→ **YOUR TASK**: The reply should hold only the lines below beginning at the one with "Football Camp" and ending at the one with "果としてオーバーヘッドも生じないことから、いまな", copied exactly, with every picture left out.

====== GIVEN DATA ======

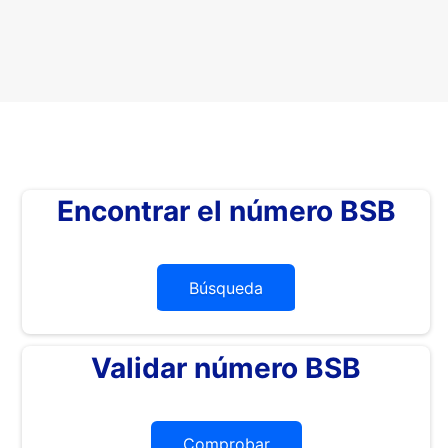
Encontrar el número BSB
Búsqueda
Validar número BSB
Comprobar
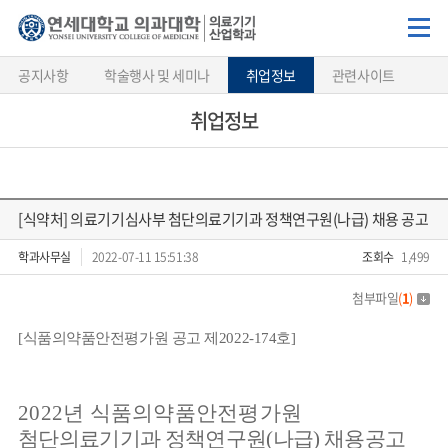
공지사항
학술행사 및 세미나
취업정보
관련사이트
취업정보
[식약처] 의료기기심사부 첨단의료기기과 정책연구원(나급) 채용 공고
학과사무실
2022-07-11 15:51:38
조회수
1,499
첨부파일
(
1
)
[
식품의약품안전평가원
공고
제
2022-174
호
]
2022
년 식품의약품안전평가원
첨단의료기기과 정책연구원
(
나급
)
채용공고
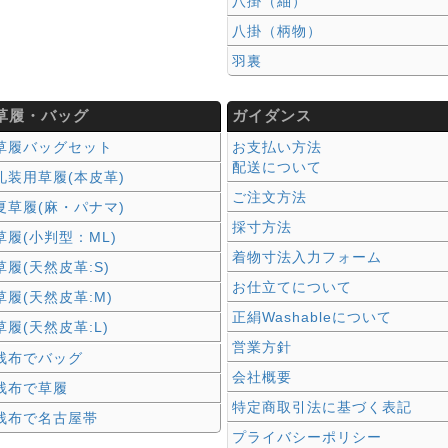
八掛（紬）
八掛（柄物）
羽裏
草履・バッグ
ガイダンス
草履バッグセット
お支払い方法
配送について
礼装用草履(本皮革)
ご注文方法
夏草履(麻・パナマ)
採寸方法
草履(小判型：ML)
着物寸法入力フォーム
草履(天然皮革:S)
お仕立てについて
草履(天然皮革:M)
正絹Washableについて
草履(天然皮革:L)
営業方針
残布でバッグ
会社概要
残布で草履
特定商取引法に基づく表記
残布で名古屋帯
プライバシーポリシー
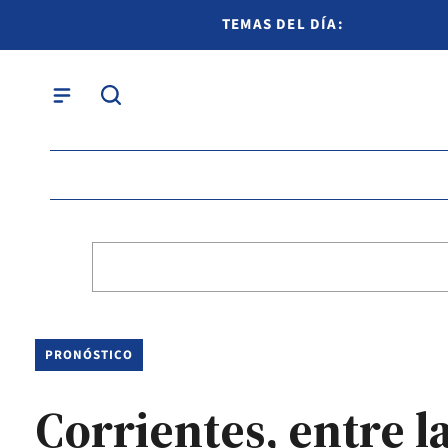
TEMAS DEL DÍA:
PRONÓSTICO
Corrientes, entre l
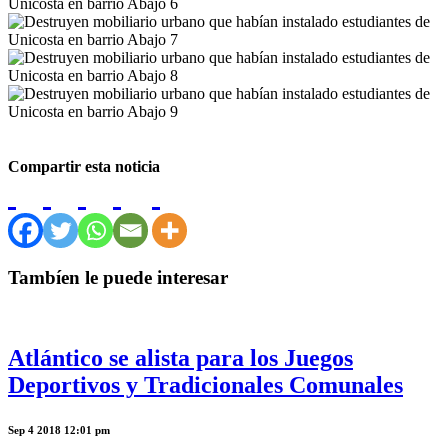
Compartir esta noticia
Tambíen le puede interesar
Atlántico se alista para los Juegos
Deportivos y Tradicionales Comunales
Sep 4 2018 12:01 pm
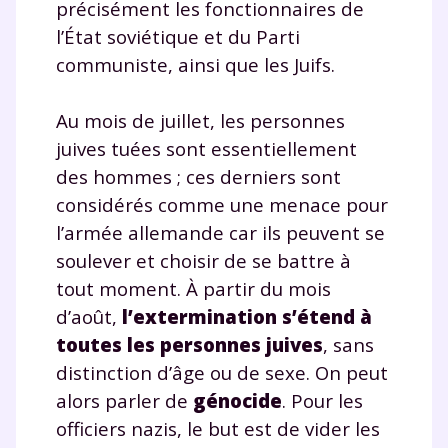
précisément les fonctionnaires de
l’État soviétique et du Parti
communiste, ainsi que les Juifs.
Au mois de juillet, les personnes
juives tuées sont essentiellement
des hommes ; ces derniers sont
considérés comme une menace pour
l’armée allemande car ils peuvent se
soulever et choisir de se battre à
tout moment. À partir du mois
d’août,
l’extermination s’étend à
toutes les personnes juives
, sans
distinction d’âge ou de sexe. On peut
alors parler de
génocide
. Pour les
officiers nazis, le but est de vider les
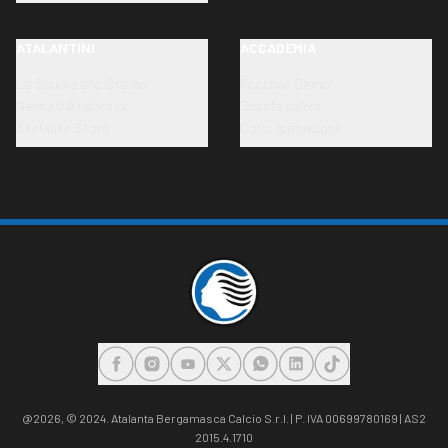
ATALANTINI
ACCADEMIA
La Scuola allo Stadio
Football Camp
Neonati Atalantini
Scuola calcio
Atalanta Store
Corsi formazione
FACEBOOK
INSTAGRAM
YOUTUBE
X
WHATSAPP
LINKEDIN
TIKTOK
@2026,
© 2024. Atalanta Bergamasca Calcio S.r.l. | P. IVA 00699780169 | AS2
2015.4.1710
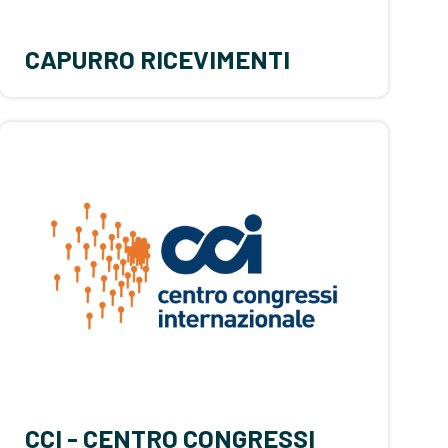
CAPURRO RICEVIMENTI
CCI - CENTRO CONGRESSI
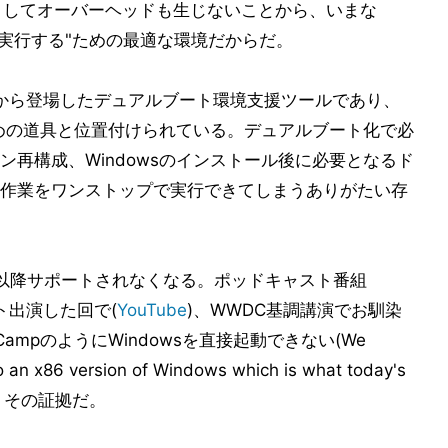
果としてオーバーヘッドも生じないことから、いまな
で実行する"ための最適な環境だからだ。
から登場したデュアルブート環境支援ツールであり、
るための道具と位置付けられている。デュアルブート化で必
再構成、Windowsのインストール後に必要となるド
作業をワンストップで実行できてしまうありがたい存
con Mac以降サポートされなくなる。ポッドキャスト番組
ゲスト出演した回で(
YouTube
)、WWDC基調講演でお馴染
ot CampのようにWindowsを直接起動できない(We
to an x86 version of Windows which is what today's
が、その証拠だ。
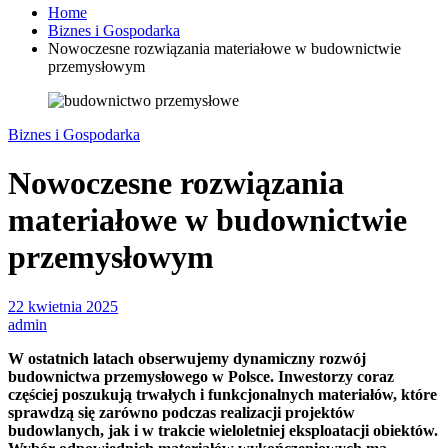
Home
Biznes i Gospodarka
Nowoczesne rozwiązania materiałowe w budownictwie
przemysłowym
Biznes i Gospodarka
Nowoczesne rozwiązania
materiałowe w budownictwie
przemysłowym
22 kwietnia 2025
admin
W ostatnich latach obserwujemy dynamiczny rozwój
budownictwa przemysłowego w Polsce. Inwestorzy coraz
częściej poszukują trwałych i funkcjonalnych materiałów, które
sprawdzą się zarówno podczas realizacji projektów
budowlanych, jak i w trakcie wieloletniej eksploatacji obiektów.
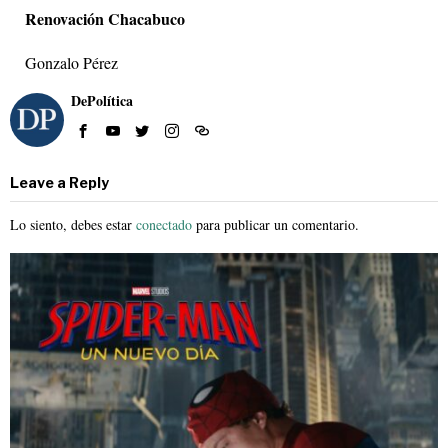
Renovación Chacabuco
Gonzalo Pérez
DePolítica
Leave a Reply
Lo siento, debes estar
conectado
para publicar un comentario.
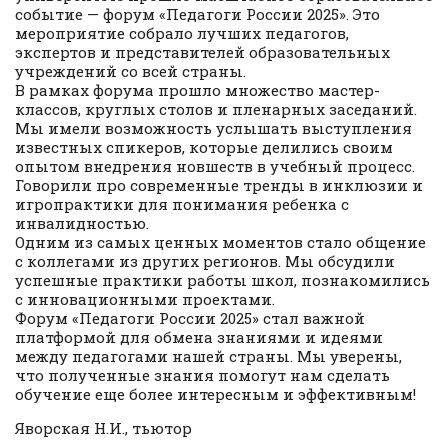
событие — форум «Педагоги России 2025». Это
мероприятие собрало лучших педагогов,
экспертов и представителей образовательных
учреждений со всей страны.
В рамках форума прошло множество мастер-
классов, круглых столов и пленарных заседаний.
Мы имели возможность услышать выступления
известных спикеров, которые делились своим
опытом внедрения новшеств в учебный процесс.
Говорили про современные тренды в инклюзии и
игропрактики для понимания ребенка с
инвалидностью.
Одним из самых ценных моментов стало общение
с коллегами из других регионов. Мы обсудили
успешные практики работы школ, познакомились
с инновационными проектами.
Форум «Педагоги России 2025» стал важной
платформой для обмена знаниями и идеями
между педагогами нашей страны. Мы уверены,
что полученные знания помогут нам сделать
обучение еще более интересным и эффективным!
Яворская Н.И., тьютор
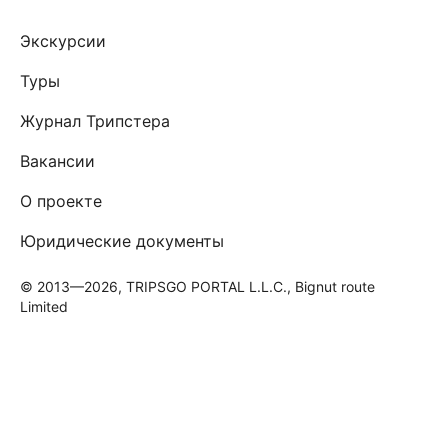
Экскурсии
Туры
Журнал Трипстера
Вакансии
О проекте
Юридические документы
© 2013—2026, TRIPSGO PORTAL L.L.C., Bignut route
Limited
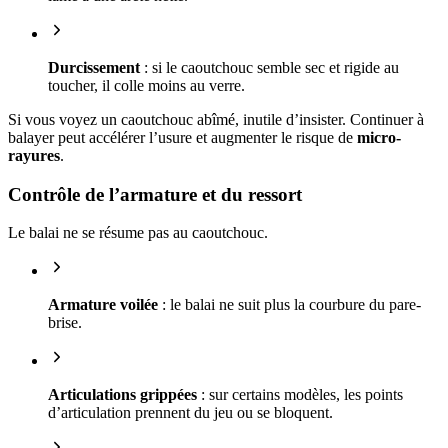
Durcissement
: si le caoutchouc semble sec et rigide au
toucher, il colle moins au verre.
Si vous voyez un caoutchouc abîmé, inutile d’insister. Continuer à
balayer peut accélérer l’usure et augmenter le risque de
micro-
rayures
.
Contrôle de l’armature et du ressort
Le balai ne se résume pas au caoutchouc.
Armature voilée
: le balai ne suit plus la courbure du pare-
brise.
Articulations grippées
: sur certains modèles, les points
d’articulation prennent du jeu ou se bloquent.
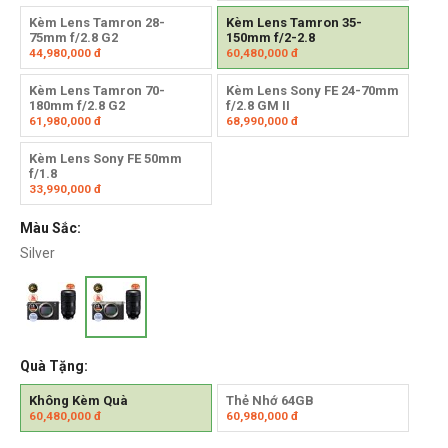
Kèm Lens Tamron 28-
Kèm Lens Tamron 35-
75mm f/2.8 G2
150mm f/2-2.8
44,980,000
đ
60,480,000
đ
Kèm Lens Tamron 70-
Kèm Lens Sony FE 24-70mm
180mm f/2.8 G2
f/2.8 GM II
61,980,000
đ
68,990,000
đ
Kèm Lens Sony FE 50mm
f/1.8
33,990,000
đ
Màu Sắc:
Silver
Quà Tặng:
Không Kèm Quà
Thẻ Nhớ 64GB
60,480,000
đ
60,980,000
đ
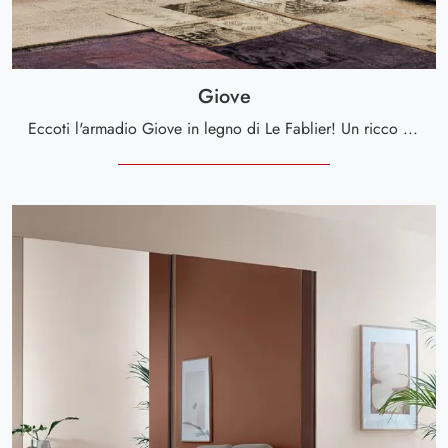
Giove
Eccoti l'armadio Giove in legno di Le Fablier! Un ricco catalogo di armadi a muro con ante scorrevoli.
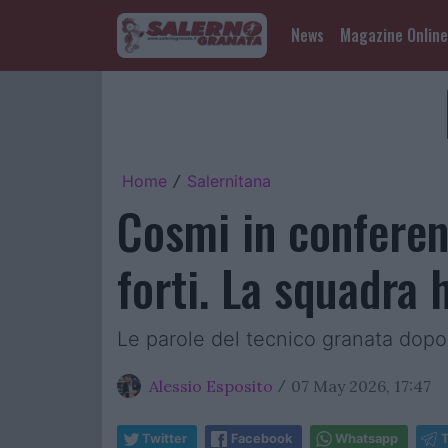
News
Magazine Online
Home
Salernitana
/
Cosmi in conferenz
forti. La squadra 
Le parole del tecnico granata dopo
Alessio Esposito
07 May 2026, 17:47
/
Twitter
Facebook
Whatsapp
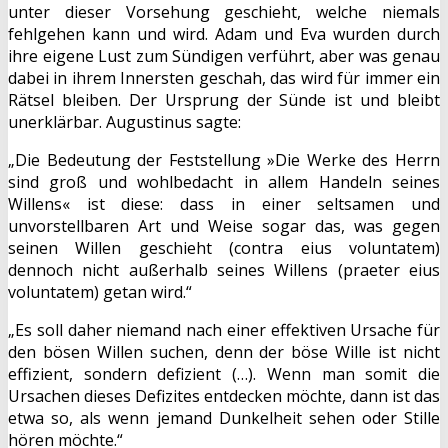
unter dieser Vorsehung geschieht, welche niemals
fehlgehen kann und wird. Adam und Eva wurden durch
ihre eigene Lust zum Sündigen verführt, aber was genau
dabei in ihrem Innersten geschah, das wird für immer ein
Rätsel bleiben. Der Ursprung der Sünde ist und bleibt
unerklärbar. Augustinus sagte:
„Die Bedeutung der Feststellung »Die Werke des Herrn
sind groß und wohlbedacht in allem Handeln seines
Willens« ist diese: dass in einer seltsamen und
unvorstellbaren Art und Weise sogar das, was gegen
seinen Willen geschieht (contra eius voluntatem)
dennoch nicht außerhalb seines Willens (praeter eius
voluntatem) getan wird.“
„Es soll daher niemand nach einer effektiven Ursache für
den bösen Willen suchen, denn der böse Wille ist nicht
effizient, sondern defizient (…). Wenn man somit die
Ursachen dieses Defizites entdecken möchte, dann ist das
etwa so, als wenn jemand Dunkelheit sehen oder Stille
hören möchte.“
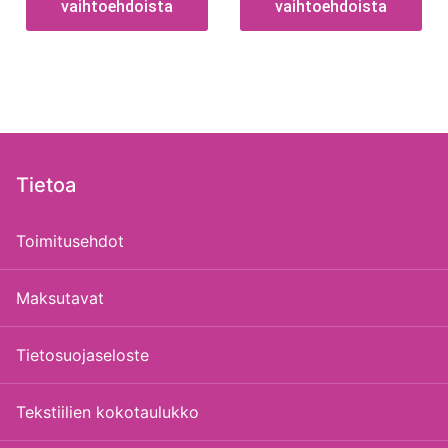
vaihtoehdoista
vaihtoehdoista
Tietoa
Toimitusehdot
Maksutavat
Tietosuojaseloste
Tekstiilien kokotaulukko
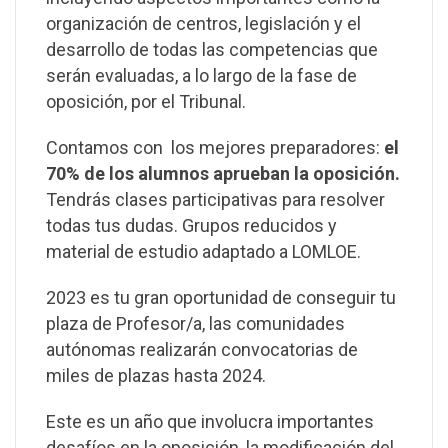
organización de centros, legislación y el
desarrollo de todas las competencias que
serán evaluadas, a lo largo de la fase de
oposición, por el Tribunal.
Contamos con los mejores preparadores:
el
70% de los alumnos aprueban la oposición.
Tendrás clases participativas para resolver
todas tus dudas. Grupos reducidos y
material de estudio adaptado a LOMLOE.
2023 es tu gran oportunidad de conseguir tu
plaza de Profesor/a, las comunidades
autónomas realizarán convocatorias de
miles de plazas hasta 2024.
Este es un año que involucra importantes
desafíos en la oposición, la modificación del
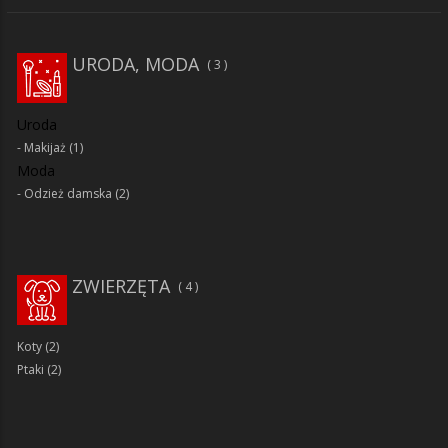
URODA, MODA
3
Uroda
Makijaż
(1)
Moda
Odzież damska
(2)
ZWIERZĘTA
4
Koty
(2)
Ptaki
(2)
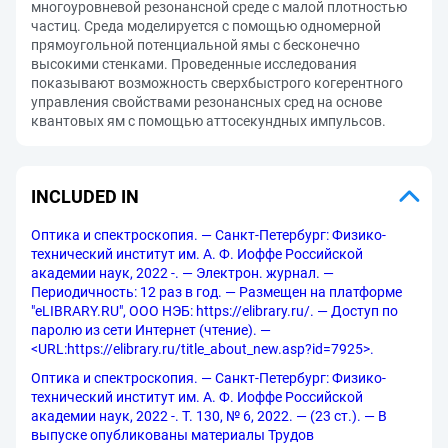
многоуровневой резонансной среде с малой плотностью
частиц. Среда моделируется с помощью одномерной
прямоугольной потенциальной ямы с бесконечно
высокими стенками. Проведенные исследования
показывают возможность сверхбыстрого когерентного
управления свойствами резонансных сред на основе
квантовых ям с помощью аттосекундных импульсов.
INCLUDED IN
Оптика и спектроскопия. — Санкт-Петербург: Физико-
технический институт им. А. Ф. Иоффе Российской
академии наук, 2022 -. — Электрон. журнал. —
Периодичность: 12 раз в год. — Размещен на платформе
"eLIBRARY.RU", ООО НЭБ: https://elibrary.ru/. — Доступ по
паролю из сети Интернет (чтение). —
<URL:https://elibrary.ru/title_about_new.asp?id=7925>.
Оптика и спектроскопия. — Санкт-Петербург: Физико-
технический институт им. А. Ф. Иоффе Российской
академии наук, 2022 -. Т. 130, № 6, 2022. — (23 ст.). — В
выпуске опубликованы материалы Трудов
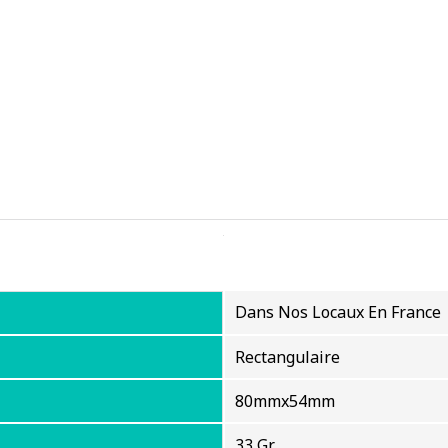
Dans Nos Locaux En France
Rectangulaire
80mmx54mm
33 Gr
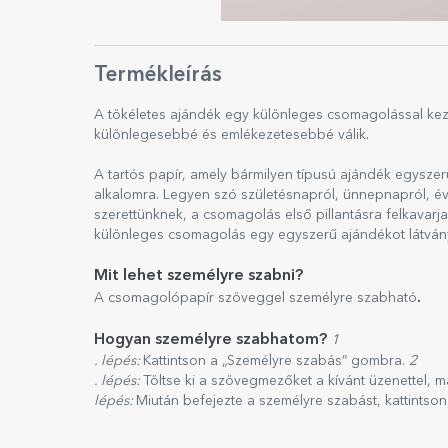
Termékleírás
A tökéletes ajándék egy különleges csomagolással ke
különlegesebbé és emlékezetesebbé válik.
A tartós papír, amely bármilyen típusú ajándék egysze
alkalomra. Legyen szó születésnapról, ünnepnapról, é
szerettünknek, a csomagolás első pillantásra felkavarj
különleges csomagolás egy egyszerű ajándékot látván
Mit lehet személyre szabni?
.
A csomagolópapír szöveggel személyre szabható
Hogyan személyre szabhatom?
1
. lépés:
Kattintson a „Személyre szabás” gombra.
2
. lépés:
Töltse ki a szövegmezőket a kívánt üzenettel, 
lépés:
Miután befejezte a személyre szabást, kattintso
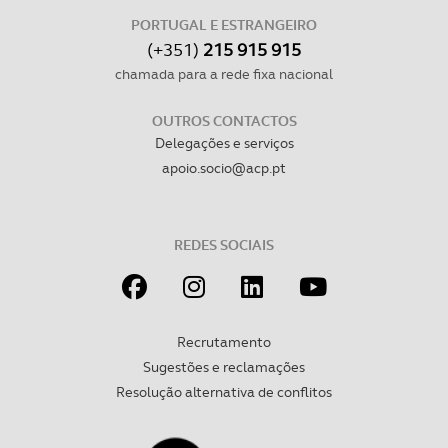
PORTUGAL E ESTRANGEIRO
(+351)
215 915 915
chamada para a rede fixa nacional
OUTROS CONTACTOS
Delegações e serviços
apoio.socio@acp.pt
REDES SOCIAIS
Recrutamento
Sugestões e reclamações
Resolução alternativa de conflitos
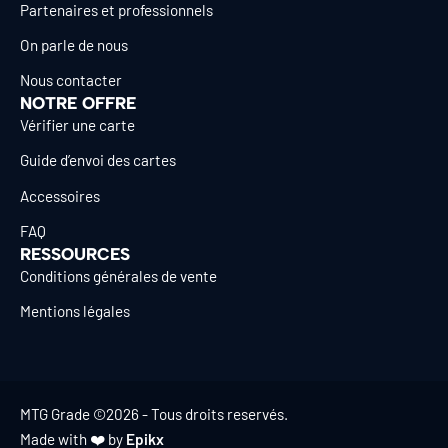
Partenaires et professionnels
On parle de nous
Nous contacter
NOTRE OFFRE
Vérifier une carte
Guide d’envoi des cartes
Accessoires
FAQ
RESSOURCES
Conditions générales de vente
Mentions légales
MTG Grade ©2026 - Tous droits reservés.
Made with ❤️ by
Epikx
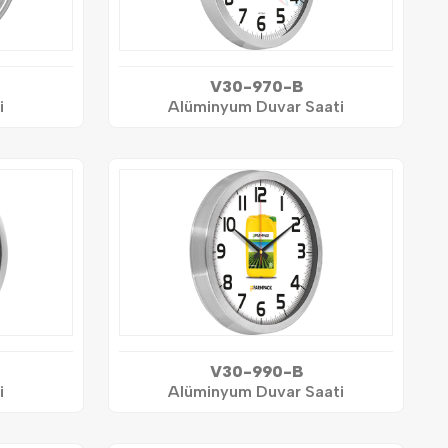
V30-970-B
i
Alüminyum Duvar Saati
V30-990-B
i
Alüminyum Duvar Saati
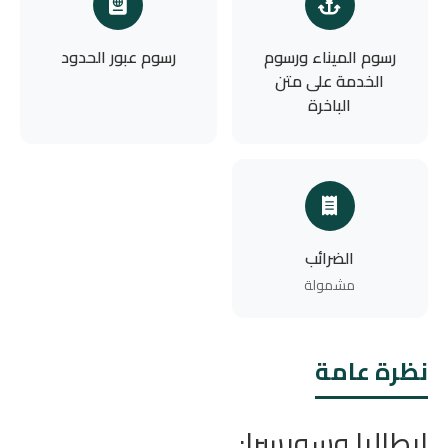
رسوم الميناء ورسوم
رسوم عبور الحدود
الخدمة على متن
الباخرة
الضرائب
مشمولة
نظرة عامة
ايطاليا وسويسرا:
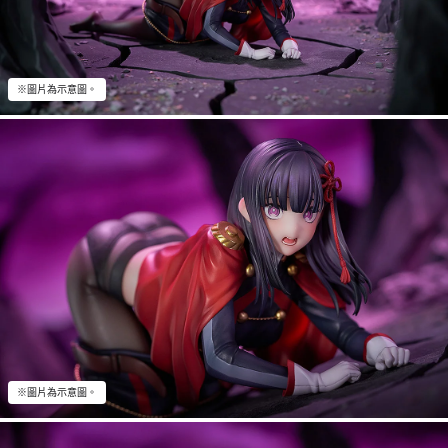
※圖片為示意圖。
※圖片為示意圖。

======

→ **RESPONSE BELOW**:
Football Camp
Neonati Atalantini
Scuola calcio
Atalanta Store
Corsi formazione
FACEBOOK
INSTAGRAM
YOUTUBE
X
WHATSAPP
LINKEDIN
TIKTOK
@2026,
© 2024. Atalanta Bergamasca Calcio S.r.l. | P. IVA 00699780169 | AS2
2015.4.1710
CAPURRO RICEVIMENTI
CCI - CENTRO CONGRESSI
果としてオーバーヘッドも生じないことから、いまな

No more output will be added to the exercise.